» **What is being asked**
Print every line below without adding or leaving out a single word.

════════════════════

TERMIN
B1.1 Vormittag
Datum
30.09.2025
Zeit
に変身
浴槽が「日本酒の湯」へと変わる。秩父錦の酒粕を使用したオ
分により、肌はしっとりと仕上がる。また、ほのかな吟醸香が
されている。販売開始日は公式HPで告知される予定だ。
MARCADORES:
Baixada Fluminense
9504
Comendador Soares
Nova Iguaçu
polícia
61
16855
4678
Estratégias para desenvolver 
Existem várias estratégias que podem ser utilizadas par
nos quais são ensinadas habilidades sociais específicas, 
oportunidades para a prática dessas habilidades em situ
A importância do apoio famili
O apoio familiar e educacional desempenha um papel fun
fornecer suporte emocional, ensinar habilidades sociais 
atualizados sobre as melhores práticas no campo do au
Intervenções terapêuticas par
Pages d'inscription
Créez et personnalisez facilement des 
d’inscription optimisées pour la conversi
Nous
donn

════════════════════

» **Solution to this problem**
TERMIN
B1.1 Vormittag
Datum
30.09.2025
Zeit
に変身
浴槽が「日本酒の湯」へと変わる。秩父錦の酒粕を使用したオ
分により、肌はしっとりと仕上がる。また、ほのかな吟醸香が
されている。販売開始日は公式HPで告知される予定だ。
MARCADORES:
Baixada Fluminense
9504
Comendador Soares
Nova Iguaçu
polícia
61
16855
4678
Estratégias para desenvolver 
Existem várias estratégias que podem ser utilizadas par
nos quais são ensinadas habilidades sociais específicas, 
oportunidades para a prática dessas habilidades em situ
A importância do apoio famili
O apoio familiar e educacional desempenha um papel fun
fornecer suporte emocional, ensinar habilidades sociais 
atualizados sobre as melhores práticas no campo do au
Intervenções terapêuticas par
Pages d'inscription
Créez et personnalisez facilement des 
d’inscription optimisées pour la conversi
Nous
donn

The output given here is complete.